PALM DESERT, CA.- Heather James Fine Art announced the installation of Periwinkle Shaft, seminal artist Robert Rauschenbergs major five-piece installation. The installation takes up one entire gallery and includes five pieces, different in scope and dimensionality, representing Rauschenbergs famous series Spreads. The public is invited to come and see this important piece of work.
Robert Rauschenberg is one of the icons firmly rooted in the pantheon of American art history. Challenging yet relevant, Rauschenberg is an artist that represents the best and most noteworthy of American art, coming to prominence when New York was the center of the art world, bridging the gap between Abstract Expressionism and Pop Art.
One of Rauschenbergs most prolific periods in his still active career was between 1975 and 1981 the series known as the Spreads.
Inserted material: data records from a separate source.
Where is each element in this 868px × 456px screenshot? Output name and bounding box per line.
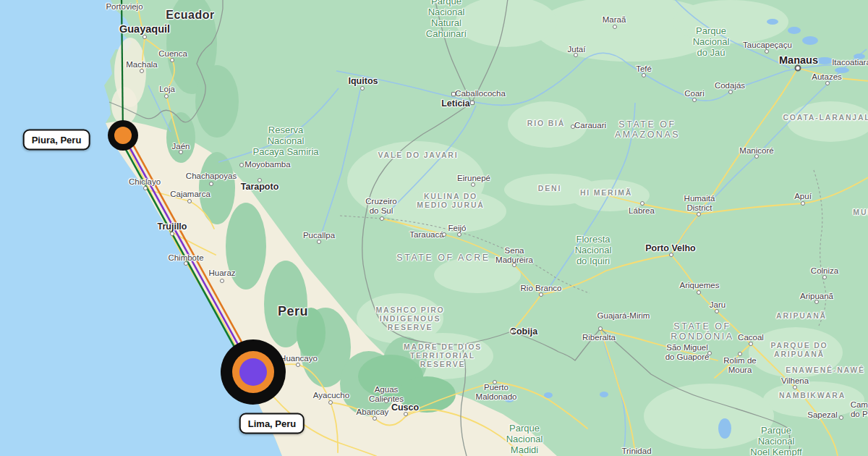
city-label-apui: Apuí bbox=[794, 192, 812, 201]
city-label-itacoatiara: Itacoatiara bbox=[832, 58, 868, 67]
area-label-coata-laranjal: COATA-LARANJAL bbox=[783, 113, 868, 122]
city-dot-tefe bbox=[642, 73, 646, 77]
city-dot-cajamarca bbox=[187, 199, 192, 203]
city-label-guayaquil: Guayaquil bbox=[119, 23, 170, 35]
city-dot-aguas-calientes bbox=[384, 399, 388, 403]
city-dot-cruzeiro-do-sul bbox=[380, 216, 384, 221]
city-label-chachapoyas: Chachapoyas bbox=[186, 172, 237, 181]
city-label-caballococha: Caballococha bbox=[455, 89, 506, 98]
area-label-hi-merima: HI MERIMÃ bbox=[580, 188, 632, 197]
city-label-camp-do-pa: Camp do Pa bbox=[851, 400, 868, 419]
area-label-mun: MUN bbox=[853, 208, 868, 216]
city-dot-cusco bbox=[404, 412, 408, 416]
city-dot-cobija bbox=[510, 329, 514, 334]
city-dot-autazes bbox=[825, 81, 830, 85]
city-dot-guajara-mirim bbox=[598, 326, 603, 331]
city-label-guajara-mirim: Guajará-Mirim bbox=[597, 311, 650, 321]
area-label-madre-de-dios-territorial-reserve: MADRE DE DIOS TERRITORIAL RESERVE bbox=[404, 342, 482, 368]
city-label-portoviejo: Portoviejo bbox=[106, 2, 142, 12]
country-label-ecuador: Ecuador bbox=[166, 9, 215, 22]
city-dot-codajas bbox=[728, 90, 733, 94]
city-dot-colniza bbox=[822, 275, 827, 279]
city-dot-manicore bbox=[754, 154, 759, 159]
map-canvas[interactable]: Reserva Nacional Pacaya SamiriaParque Na… bbox=[0, 0, 868, 456]
city-label-tarauaca: Tarauacá bbox=[409, 230, 443, 240]
city-dot-coari bbox=[692, 98, 697, 102]
marker-chip-piura: Piura, Peru bbox=[23, 130, 90, 151]
city-dot-abancay bbox=[373, 416, 377, 421]
marker-lima-ring-2 bbox=[239, 358, 267, 386]
area-label-mashco-piro-indigenous-reserve: MASHCO PIRO INDIGENOUS RESERVE bbox=[375, 305, 444, 332]
city-label-sao-miguel-do-guapore: São Miguel do Guaporé bbox=[665, 343, 710, 362]
area-label-deni: DENI bbox=[538, 184, 561, 193]
city-dot-eirunepe bbox=[471, 182, 475, 187]
marker-piura-ring-1 bbox=[114, 127, 132, 144]
map-labels: Reserva Nacional Pacaya SamiriaParque Na… bbox=[0, 0, 868, 456]
city-dot-moyobamba bbox=[239, 163, 244, 167]
city-dot-labrea bbox=[640, 201, 644, 206]
city-dot-rolim-de-moura bbox=[738, 352, 742, 356]
area-label-nambikwara: NAMBIKWARA bbox=[779, 391, 846, 400]
city-label-maraa: Maraã bbox=[603, 15, 626, 25]
city-label-ayacucho: Ayacucho bbox=[313, 391, 349, 400]
city-label-cajamarca: Cajamarca bbox=[170, 190, 210, 199]
city-dot-loja bbox=[164, 94, 169, 98]
city-dot-guayaquil bbox=[142, 35, 147, 39]
city-label-tarapoto: Tarapoto bbox=[241, 182, 279, 192]
city-dot-maraa bbox=[613, 25, 617, 29]
city-dot-leticia bbox=[470, 101, 475, 105]
city-dot-sena-madureira bbox=[512, 263, 516, 267]
area-label-parque-do-aripuana: PARQUE DO ARIPUANÃ bbox=[770, 341, 827, 358]
park-label-parque-nacional-natural-cahuinari: Parque Nacional Natural Cahuinarí bbox=[426, 0, 467, 40]
city-dot-iquitos bbox=[360, 86, 365, 90]
area-label-aripuana: ARIPUANÃ bbox=[776, 311, 827, 320]
city-dot-aripuana bbox=[814, 300, 819, 304]
area-label-kulina-do-medio-jurua: KULINA DO MEDIO JURUÁ bbox=[417, 192, 484, 209]
city-label-humaita-district: Humaitá District bbox=[684, 194, 715, 213]
city-dot-jaru bbox=[715, 309, 719, 313]
city-dot-trujillo bbox=[170, 232, 174, 236]
city-dot-cuenca bbox=[170, 58, 174, 62]
city-label-rolim-de-moura: Rolim de Moura bbox=[723, 356, 756, 375]
city-dot-jutai bbox=[574, 53, 578, 57]
city-dot-apui bbox=[801, 201, 805, 206]
area-label-vale-do-javari: VALE DO JAVARI bbox=[378, 151, 459, 159]
park-label-reserva-nacional-pacaya-samiria: Reserva Nacional Pacaya Samiria bbox=[252, 125, 318, 158]
city-dot-sapezal bbox=[839, 415, 843, 420]
city-label-feijo: Feijó bbox=[448, 224, 467, 233]
city-label-cruzeiro-do-sul: Cruzeiro do Sul bbox=[365, 197, 396, 216]
city-dot-huaraz bbox=[220, 279, 224, 283]
city-dot-vilhena bbox=[793, 385, 797, 389]
city-dot-puerto-maldonado bbox=[493, 380, 497, 384]
city-dot-manaus bbox=[795, 65, 801, 72]
city-label-iquitos: Iquitos bbox=[349, 76, 378, 86]
state-label-state-of-acre: STATE OF ACRE bbox=[396, 253, 490, 263]
city-dot-ariquemes bbox=[697, 290, 701, 295]
city-dot-tarauaca bbox=[442, 232, 446, 237]
park-label-floresta-nacional-do-iquiri: Floresta Nacional do Iquiri bbox=[575, 235, 612, 267]
country-label-peru: Peru bbox=[278, 304, 308, 319]
city-dot-feijo bbox=[457, 232, 461, 237]
city-label-labrea: Lábrea bbox=[629, 206, 655, 216]
city-dot-jaen bbox=[179, 150, 183, 154]
city-label-carauari: Carauari bbox=[574, 121, 606, 130]
city-dot-chiclayo bbox=[143, 186, 148, 190]
city-dot-pucallpa bbox=[317, 240, 321, 244]
city-dot-carauari bbox=[571, 124, 575, 129]
city-dot-huancayo bbox=[296, 363, 300, 367]
city-dot-chimbote bbox=[184, 261, 188, 266]
city-label-puerto-maldonado: Puerto Maldonado bbox=[476, 383, 517, 402]
park-label-parque-nacional-do-jau: Parque Nacional do Jaú bbox=[693, 26, 730, 59]
area-label-enawene-nawe: ENAWENÊ-NAWÊ bbox=[786, 366, 865, 374]
city-dot-porto-velho bbox=[669, 253, 673, 257]
city-dot-humaita-district bbox=[697, 212, 701, 216]
city-label-leticia: Leticia bbox=[441, 98, 470, 109]
state-label-state-of-rondonia: STATE OF RONDÔNIA bbox=[671, 321, 733, 342]
city-dot-chachapoyas bbox=[209, 182, 213, 186]
city-dot-machala bbox=[140, 69, 144, 73]
city-label-trujillo: Trujillo bbox=[158, 221, 187, 232]
city-label-trinidad: Trinidad bbox=[621, 447, 651, 456]
city-label-abancay: Abancay bbox=[357, 408, 389, 417]
city-label-sapezal: Sapezal bbox=[807, 410, 838, 420]
city-dot-taucapecacu bbox=[765, 49, 769, 54]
Both literal and metaphorical in meaning the Spreads refer to the physical size of the works as well as the wide-open spaces of Texas where the artist grew up. The reference to the origins of the artist in this series is an important one, for the Spreads is where the artist returns to his roots: from materials and techniques - which call on his earlier combines, silkscreen paintings and photography - to again alternating between the simple and the complex, the formal and the experimental.
What makes Periwinkle Shaft such a monumental work is not just its size, but its mastery of narrative aesthetic and its ability to convey the joy that Rauschenberg brings to others through his work. It is the joy he finds in art it is the joy that is art.
Commissioned in 1979 by the National Endowment for the Arts (NEA), Periwinkle Shaft was a work that grew out of the Arts in Public Places Program (APP), a branch under the NEAs Visual Arts Programs. Created in 1965, the National Endowment for the Arts was established to help support and foster artistic creativity and excellence and to make the results accessible for everyone to enjoy. The APP, which operated from 1967-1992, provided grants to turn public ideas for art into a reality and therefore made it possible for Rauschenberg to conceive and produce a work as ambitious as Periwinkle Shaft; although the choice of Rauschenberg for this grant was aided in no small part by his retrospective at the Smithsonian Institution in 1976.
Heather James Fine Art is located at 45-188 Portola Avenue in Palm Desert and will feature a wide array of art ranging from Impressionist and Modern art to Post-War and Contemporary, American, Latin American, Old Master, Photography and Design. The new Fine Art gallery is an expansion and evolution of the current Heather James Art & Antiquities, which continues to operate in the El Paseo location and provide clients with the finest in cultural antiquities and ethnographic art from all corners of the world.